Written evidence submitted by the Country Land and Business Association (CLA) (IB 13)

Immigration Bill 2015

1. The CLA is the membership organisation for owners of land, property and businesses in rural England and Wales, our membership owns 38% of Private Rented Sector (PRS) stock in rural areas and is a vital component of the UK housing market. As an organisation we do not believe private landlords – who are overwhelmingly individuals with only a few properties, are best paced to take on the role of immigration officials. If the Government intends to make it harder for people to live and work in the UK illegally we would recommend increasing the funding for immigration control services above the current figure of 0.25% of total Government expenditure.

2. Everyone needs somewhere to live no matter what their immigration status is. Restricting illegal migrants from renting in the PRS will inevitably push them into the hands of the same rogue landlords the Government has been trying to remove from the PRS. It has to be recognised that those who prey on vulnerable tenants at the bottom of the housing market will ignore their obligations and any possible threat of enforcement activity, and it is these unscrupulous landlords that will profit from this policy.

3. Clause 33C subsection 1 (a) and (b) states that a landlord could be imprisoned for up to five years if they meet the conditions set out in Clause 33A (2) and (3). Five years in prison and a possible fine for failing to identify or take action is an excessive sentencing guideline, and we would question why there is such a significant escalation in sentencing from the Immigration Act 2014 which deemed a £3,000 civil penalty to be sufficient. The report the Government commissioned of the right to rent pilot stated that the scheme had been effective in deterring illegal migrants from renting property privately, bringing into question why such a large sentence is necessary.

4. While there have been assurances that this increased sentence is for repeat offenders, the Bill does not explicitly refer to this, neither does it set in stone that the Home Office will not prosecute a landlord during the 28 day period during which the tenant would remain in the property after a notice of possession had been served.

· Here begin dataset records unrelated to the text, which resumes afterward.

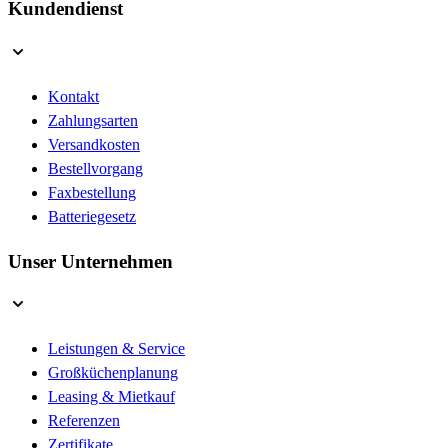
Kundendienst
Kontakt
Zahlungsarten
Versandkosten
Bestellvorgang
Faxbestellung
Batteriegesetz
Unser Unternehmen
Leistungen & Service
Großküchenplanung
Leasing & Mietkauf
Referenzen
Zertifikate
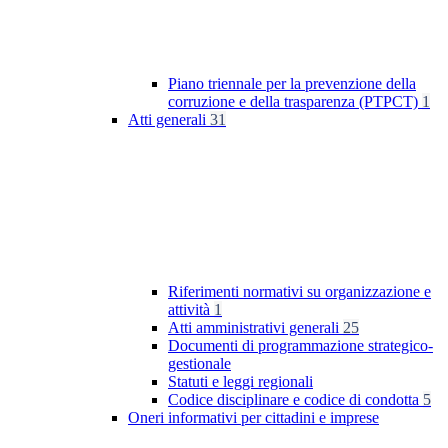
Piano triennale per la prevenzione della
corruzione e della trasparenza (PTPCT)
1
Atti generali
31
Riferimenti normativi su organizzazione e
attività
1
Atti amministrativi generali
25
Documenti di programmazione strategico-
gestionale
Statuti e leggi regionali
Codice disciplinare e codice di condotta
5
Oneri informativi per cittadini e imprese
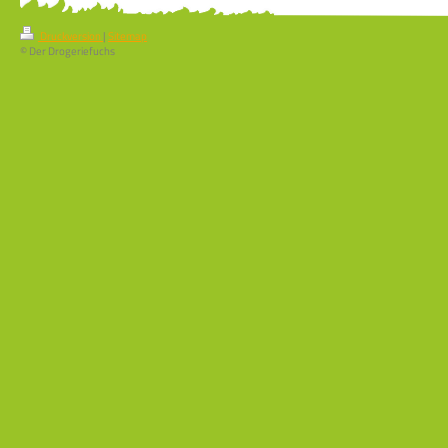
Druckversion
|
Sitemap
© Der Drogeriefuchs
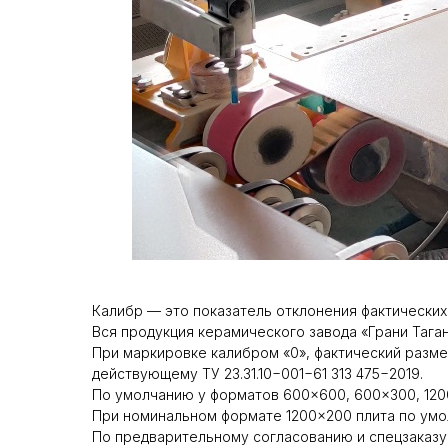
Калибр — это показатель отклонения фактических
Вся продукция керамического завода «Грани Тага
При маркировке калибром «0», фактический разм
действующему ТУ 23.31.10−001−61 313 475−2019.
По умолчанию у форматов 600×600, 600×300, 120
При номинальном формате 1200×200 плита по умол
По предварительному согласованию и спецзаказу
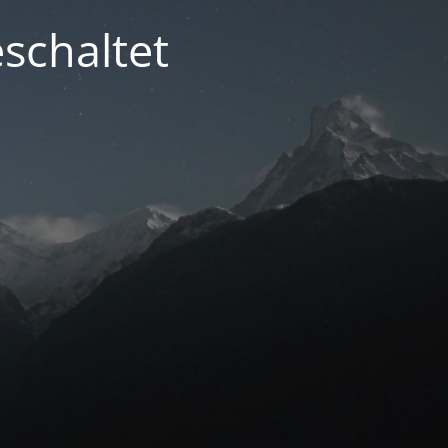
schaltet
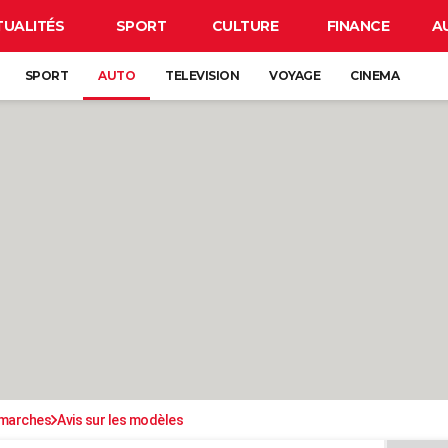
TUALITÉS
SPORT
CULTURE
FINANCE
A
SPORT
AUTO
TELEVISION
VOYAGE
CINEMA
émarches
Avis sur les modèles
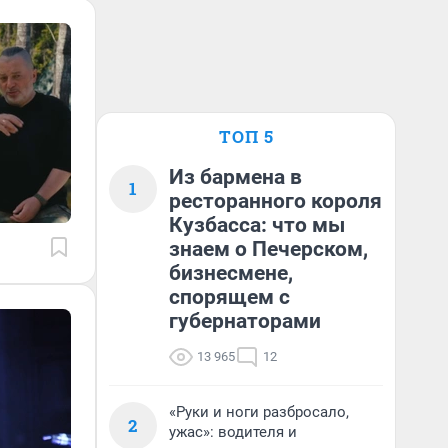
ТОП 5
Из бармена в
1
ресторанного короля
Кузбасса: что мы
знаем о Печерском,
бизнесмене,
спорящем с
губернаторами
13 965
12
«Руки и ноги разбросало,
2
ужас»: водителя и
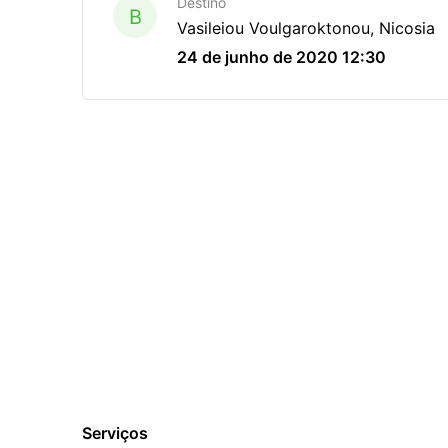
Destino
B
Vasileiou Voulgaroktonou, Nicosia
24 de junho de 2020 12:30
Serviços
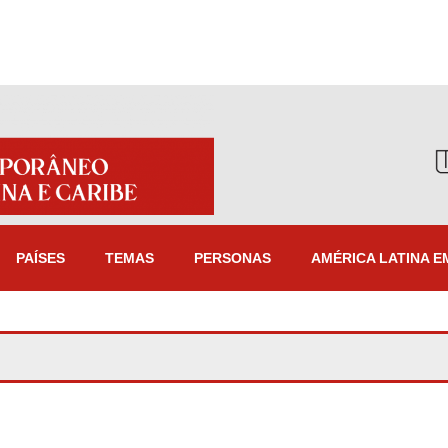
PAÍSES
TEMAS
PERSONAS
AMÉRICA LATINA E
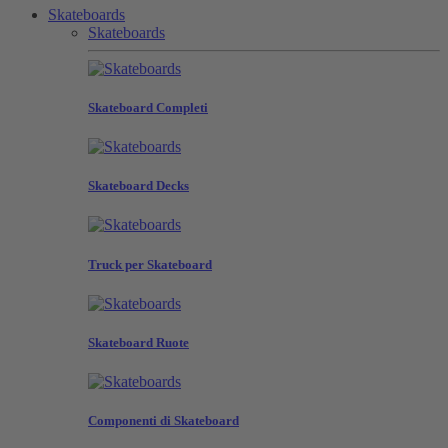
Skateboards
Skateboards
Skateboard Completi
Skateboard Decks
Truck per Skateboard
Skateboard Ruote
Componenti di Skateboard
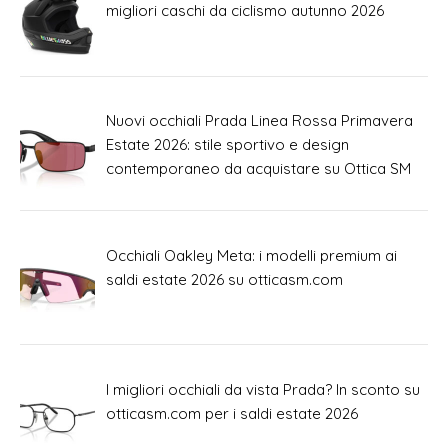
migliori caschi da ciclismo autunno 2026
Nuovi occhiali Prada Linea Rossa Primavera
Estate 2026: stile sportivo e design
contemporaneo da acquistare su Ottica SM
Occhiali Oakley Meta: i modelli premium ai
saldi estate 2026 su otticasm.com
I migliori occhiali da vista Prada? In sconto su
otticasm.com per i saldi estate 2026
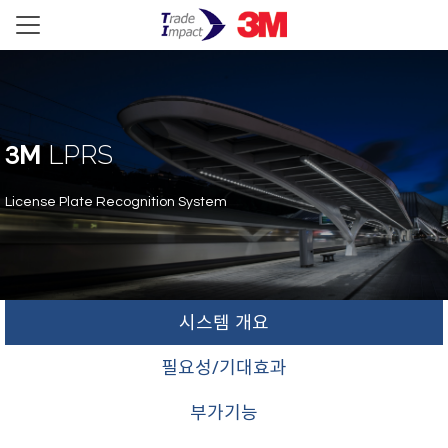
M
LPRS
3
License Plate Recognition System
시스템 개요
필요성/기대효과
부가기능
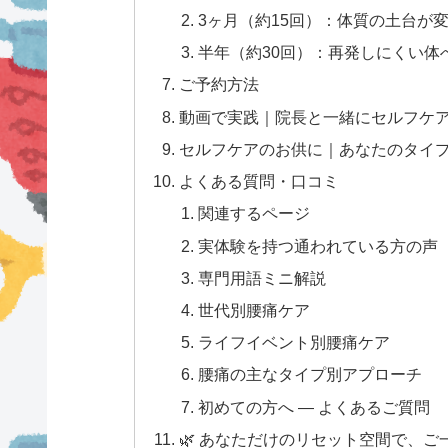
3ヶ月（約15回）：体質の土台が
半年（約30回）：再発しにくい体
ご予約方法
動画で実践｜院長と一緒にセルフケ
セルフケアのお供に｜あなたのタイ
よくある質問・口コミ
関連するページ
実体験を持つ通われている方の声（3
専門用語ミニ解説
世代別腰痛ケア
ライフイベント別腰痛ケア
腰痛の主なタイプ別アプローチ
初めての方へ — よくあるご質問
🌿 あなただけのリセット空間で、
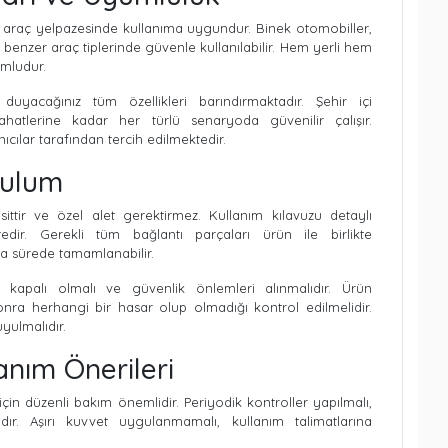
ş araç yelpazesinde kullanıma uygundur. Binek otomobiller,
ve benzer araç tiplerinde güvenle kullanılabilir. Hem yerli hem
umludur.
duyacağınız tüm özellikleri barındırmaktadır. Şehir içi
atlerine kadar her türlü senaryoda güvenilir çalışır.
ıcılar tarafından tercih edilmektedir.
rulum
ttir ve özel alet gerektirmez. Kullanım kılavuzu detaylı
tedir. Gerekli tüm bağlantı parçaları ürün ile birlikte
sa sürede tamamlanabilir.
kapalı olmalı ve güvenlik önlemleri alınmalıdır. Ürün
onra herhangi bir hasar olup olmadığı kontrol edilmelidir.
uyulmalıdır.
anım Önerileri
in düzenli bakım önemlidir. Periyodik kontroller yapılmalı,
ıdır. Aşırı kuvvet uygulanmamalı, kullanım talimatlarına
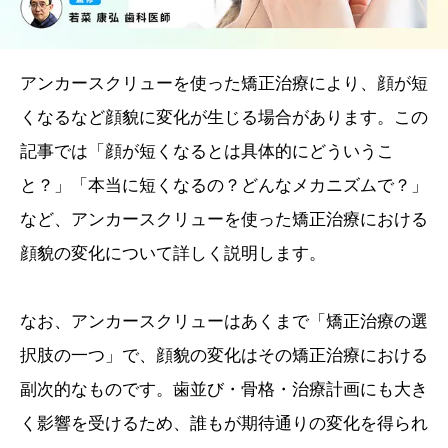
アンカースクリューを使った矯正治療により、顔が短
くなるなど顔貌に変化が生じる場合があります。この
記事では「顔が短くなるとは具体的にどういうこ
と？」「本当に短くなるの？どんなメカニズムで？」
など、アンカースクリューを使った矯正治療における
顔貌の変化について詳しく説明します。
なお、アンカースクリューはあくまで「矯正治療の選
択肢の一つ」で、顔貌の変化はその矯正治療における
副次的なものです。歯並び・骨格・治療計画にも大き
く影響を受けるため、誰もが期待通りの変化を得られ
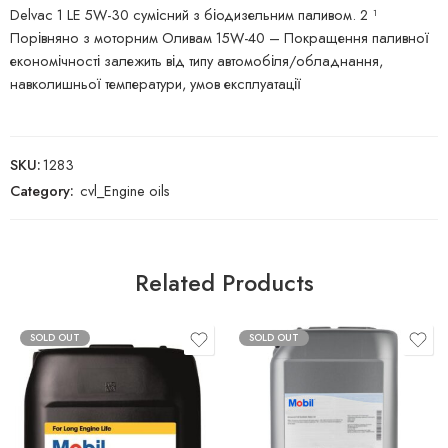
Delvac 1 LE 5W-30 сумісний з біодизельним паливом. 2 ¹
Порівняно з моторним Оливам 15W-40 – Покращення паливної
економічності залежить від типу автомобіля/обладнання,
навколишньої температури, умов експлуатації
SKU:
1283
Category:
cvl_Engine oils
Related Products
SOLD OUT
SOLD OUT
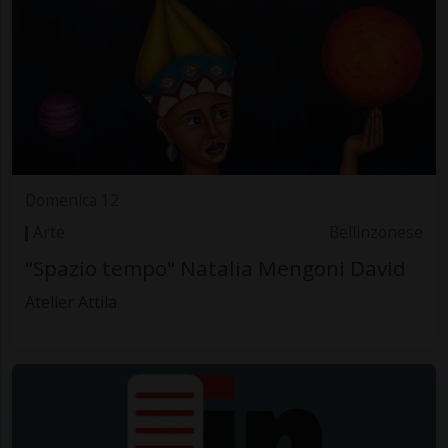
Domenica 12
Arte
Bellinzonese
"Spazio tempo" Natalia Mengoni David
Atelier Attila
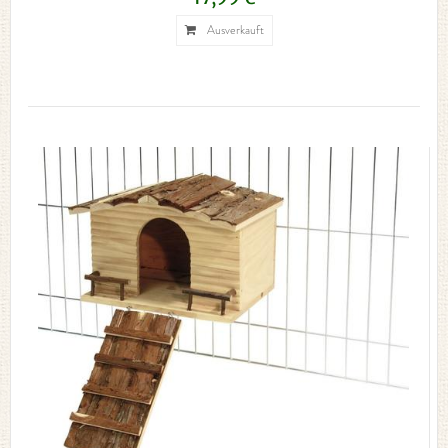
Ausverkauft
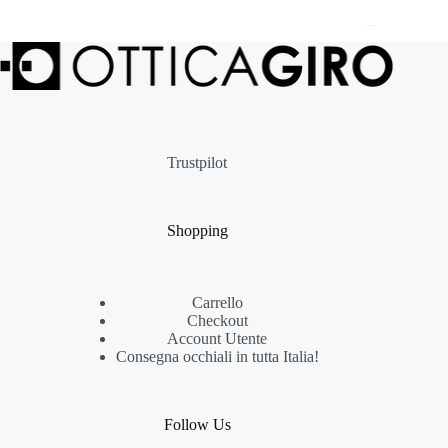
Trustpilot
Shopping
Carrello
Checkout
Account Utente
Consegna occhiali in tutta Italia!
Follow Us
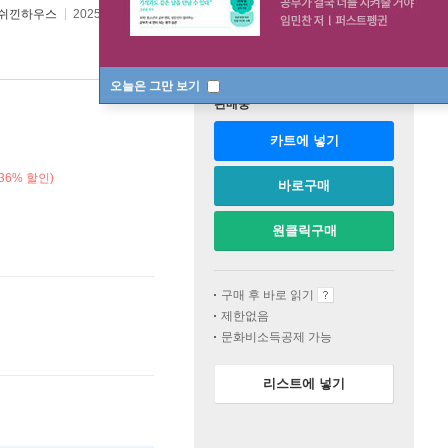
쉬낀하우스
2025년 05월 23일
오늘은 그만 보기
판매중
카트에 넣기
36% 할인)
바로구매
원클릭구매
구매 후 바로 읽기
제한없음
문화비소득공제 가능
리스트에 넣기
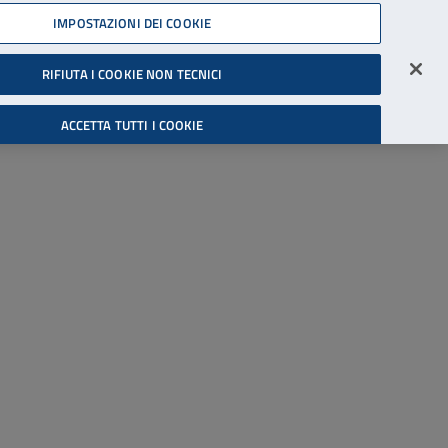
45539607
IMPOSTAZIONI DEI COOKIE
Accessibilità
Accedi all'area riservata
RIFIUTA I COOKIE NON TECNICI
Cerca
ACCETTA TUTTI I COOKIE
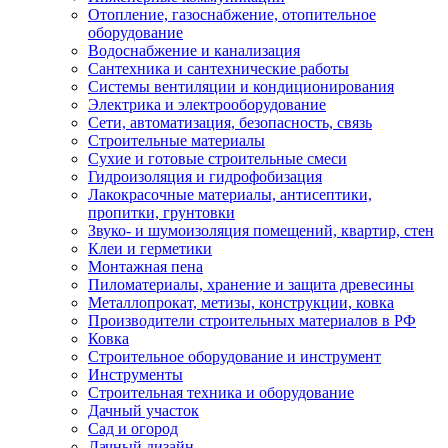
Отопление, газоснабжение, отопительное
оборудование
Водоснабжение и канализация
Сантехника и сантехнические работы
Системы вентиляции и кондиционирования
Электрика и электрооборудование
Сети, автоматизация, безопасность, связь
Строительные материалы
Сухие и готовые строительные смеси
Гидроизоляция и гидрофобизация
Лакокрасочные материалы, антисептики,
пропитки, грунтовки
Звуко- и шумоизоляция помещений, квартир, стен
Клеи и герметики
Монтажная пена
Пиломатериалы, хранение и защита древесины
Металлопрокат, метизы, конструкции, ковка
Производители строительных материалов в РФ
Ковка
Строительное оборудование и инструмент
Инструменты
Строительная техника и оборудование
Дачный участок
Сад и огород
Дачный дизайн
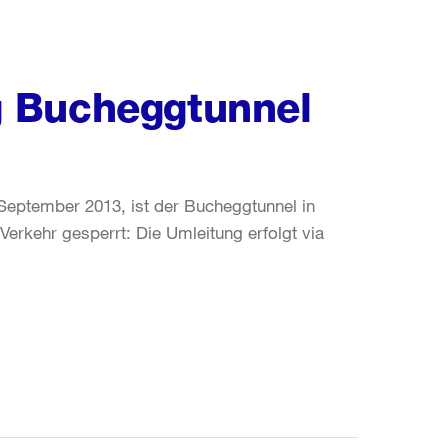
 Bucheggtunnel
September 2013, ist der Bucheggtunnel in
Verkehr gesperrt: Die Umleitung erfolgt via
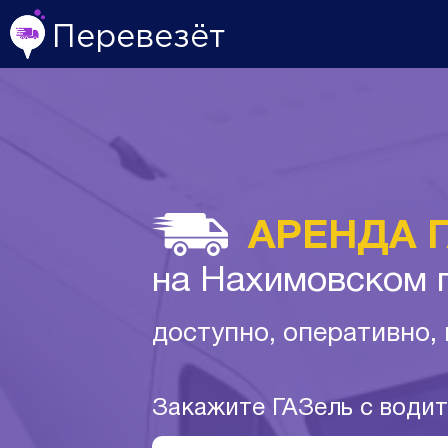
Перевезёт
АРЕНДА 
на Нахимовском 
доступно, оперативно,
Закажите ГАЗель с води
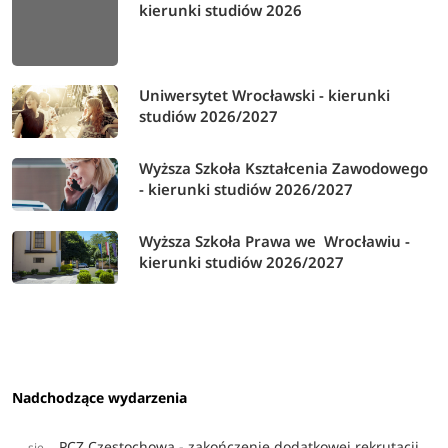
kierunki studiów 2026
Uniwersytet Wrocławski - kierunki
studiów 2026/2027
Wyższa Szkoła Kształcenia Zawodowego
- kierunki studiów 2026/2027
Wyższa Szkoła Prawa we Wrocławiu -
kierunki studiów 2026/2027
Nadchodzące wydarzenia
PCZ Częstochowa - zakończenie dodatkowej rekrutacji
sie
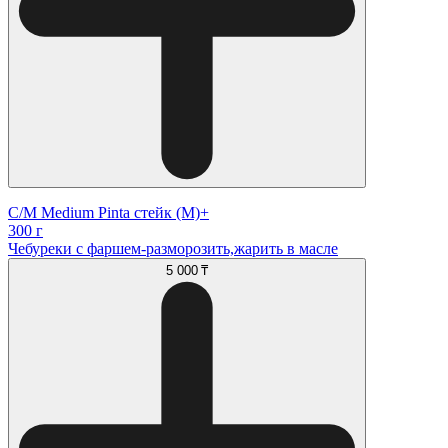
С/М Medium Pinta стейк (М)+
300 г
Чебуреки с фаршем-разморозить,жарить в масле
5 000 ₸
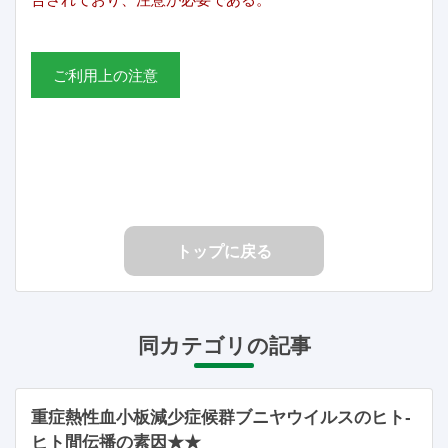
ご利用上の注意
トップに戻る
同カテゴリの記事
重症熱性血小板減少症候群ブニヤウイルスのヒト‐
ヒト間伝播の素因★★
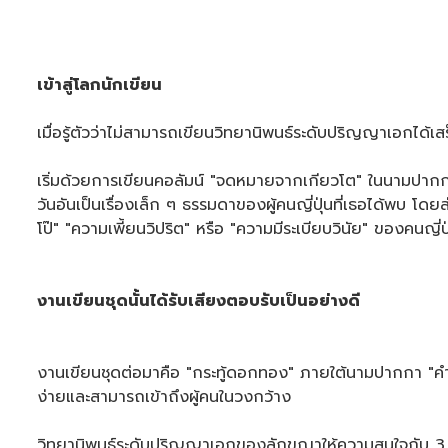
เข้าสู่โลกนักเขียน
เมื่อรู้ตัวว่าไม่สามารถเขียนวิทยานิพนธ์ระดับปริญญาเอกได้เ
เริ่มด้วยการเขียนคอลัมน์ "จดหมายจากเกียวโต" ในนามปากกา "ฮ
วันอันเป็นเรื่องเล็ก ๆ ธรรมดาของผู้คนญี่ปุ่นที่เธอได้พบ โดย
โป๊" "ความเพี้ยนวิปริต" หรือ "ความมีระเบียบวินัย" ของคนญี่ป
งานเขียนชุดนั้นได้รับเสียงตอบรับเป็นอย่างดี
งานเขียนชุดต่อมาคือ "กระทู้ดอกทอง" ภายใต้นามปากกา "คำ 
ง่ายและสามารถเข้าถึงผู้คนในวงกว้าง
วิทยานิพนธ์ระดับปริญญาเอกของลักขณาให้ความสนใจกับ 3 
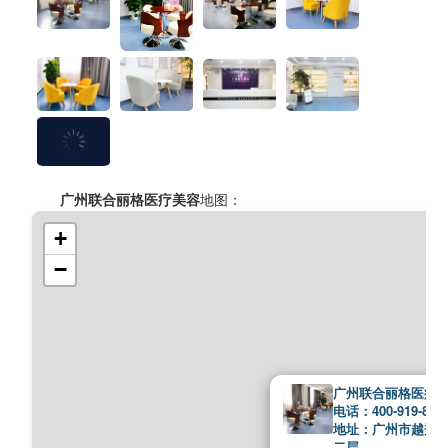
广州联合丽格医疗美容
地图：
+
−
广州联合丽格医疗
电话：400-919-886
地址：广州市越秀医
二层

5. We would suggest that before any criminal proceedings, consideration is given to the vast difference in size of landlords in the PRS and how this could lead to them falling foul of these new obligations. For landlords with only a few properties there is a risk that they will not be sufficiently familiar with the myriad of identity documents they could potentially encounter, leaving them vulnerable to unintentionally fall foul of the law despite their best intentions. Conversely, larger landlords with sizeable portfolios are more likely to be exposed to document forgery on the part of tenants, administrative error or a genuine oversight due to the large numbers of properties they let out.

6. Tenants who have the right to rent but do not have the appropriate documentation will be adversely affected by this legislation, it is only natural to expect landlords to accept those tenants who can present the correct identity papers. This was why the CLA advocated Local Authorities issuing prospective tenants with a certificate that would demonstrate their right to rent.

7. The Bill is not sufficiently clear on what right of appeal a landlord or tenant has following service of a notice by the Secretary of State. It is unrealistic to assume that the Home Office will not make mistakes when carrying out their duties. We recognise that the Bill states the tenant has 28 days to vacate the property following serving of the notice, and most erroneous notifications from the Home Office would be rectified during this time. However there needs to be a more formal process that does not put the burden on the tenant to have to resort to Judicial Review or some other process.